# webbing for harness



## TCOLVIN (Sep 22, 2014)

Where can one find webbing to make a harness out of? I also need buckles and clasps. I am going to train a wether (saanen) to pull a cart when big enough. to start with we will just pull light fence post around or a small pull wagon. then graduate to the 2 wheel bicycle style cart. just need to start working on harnesses. I may have to build several at time moves on. thanks, if any info.


----------



## Damfino (Dec 29, 2013)

Try www.strapworks.com to buy all sizes/colors of nylon strapping and most kinds of buckles that you would need for a goat harness.
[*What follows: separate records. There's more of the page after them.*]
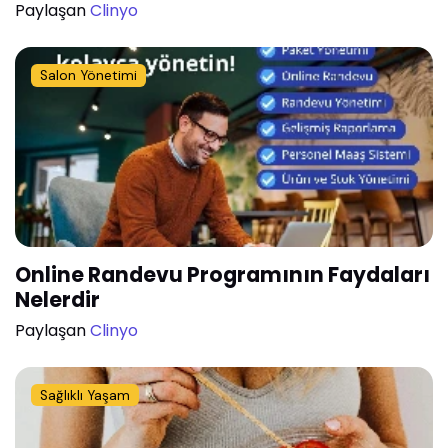
Paylaşan
Clinyo
Salon Yönetimi
Online Randevu Programının Faydaları
Nelerdir
Paylaşan
Clinyo
Sağlıklı Yaşam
They don't have things like terrets, but you may be able to find some of those specialty items at an online harness shop. If you have not driven before, make sure you do some research into how a harness works so that you make all the pieces you need and know how they work and how they should be adjusted. I've seen too many people tie the traces into the saddle instead of the breastcollar, or they forget about traces altogether and have the goat pulling the cart by the shafts (not at all comfortable for the goat!). The traces are for pulling, the cart's shafts are for stopping and turning. Just as important as the harness is the whiffletree (very easy to make with a 16" rod and some screw eyes.

Have fun!


----------



## Aprilszoo (Mar 31, 2014)

Hobby Lobby also has lots... In their notions area... Near the lace and elastic.... They'll cut it to length for you. They also have all the attachments too. Including rivets or snaps if you wanted to use those...


----------